### EXERCISE AIM
Nothing but a number should be returned: the count of lines in the records that contain "Collezione".

### DATA SHOWN
++++++++

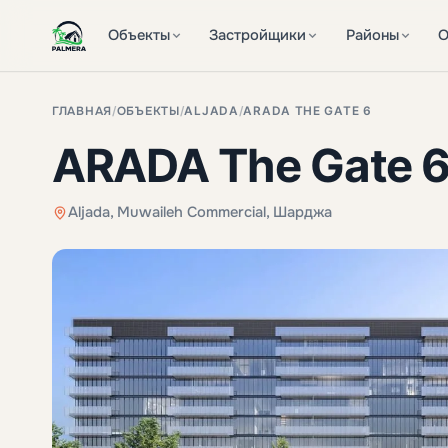
Объекты
Застройщики
Районы
О
ГЛАВНАЯ
/
ОБЪЕКТЫ
/
ALJADA
/
ARADA THE GATE 6
ARADA The Gate 
Aljada, Muwaileh Commercial, Шарджа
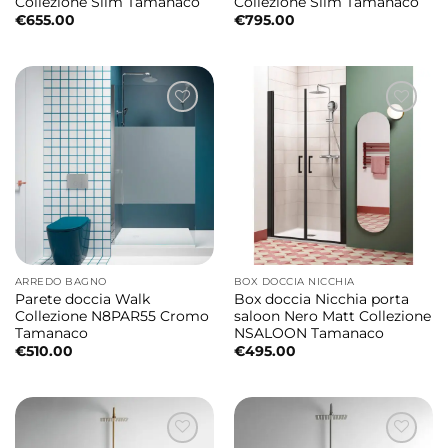
Collezione Slim Tamanaco
Collezione Slim Tamanaco
€
655.00
€
795.00
ARREDO BAGNO
BOX DOCCIA NICCHIA
Parete doccia Walk
Box doccia Nicchia porta
Collezione N8PAR55 Cromo
saloon Nero Matt Collezione
Tamanaco
NSALOON Tamanaco
€
510.00
€
495.00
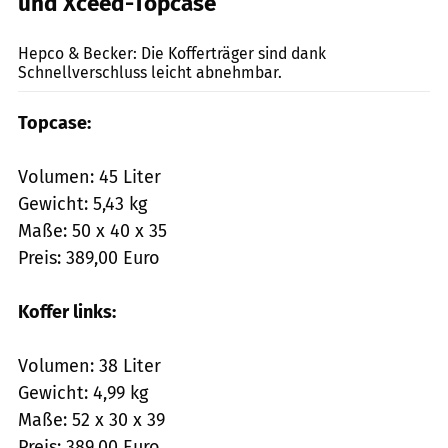
und Xceed-Topcase
mps-Fotostudio
Hepco & Becker: Die Kofferträger sind dank
Schnellverschluss leicht abnehmbar.
Topcase:
Volumen: 45 Liter
Gewicht: 5,43 kg
Maße: 50 x 40 x 35
Preis: 389,00 Euro
Koffer links:
Volumen: 38 Liter
Gewicht: 4,99 kg
Maße: 52 x 30 x 39
Preis: 389,00 Euro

++++++++

### EXERCISE ANSWER
4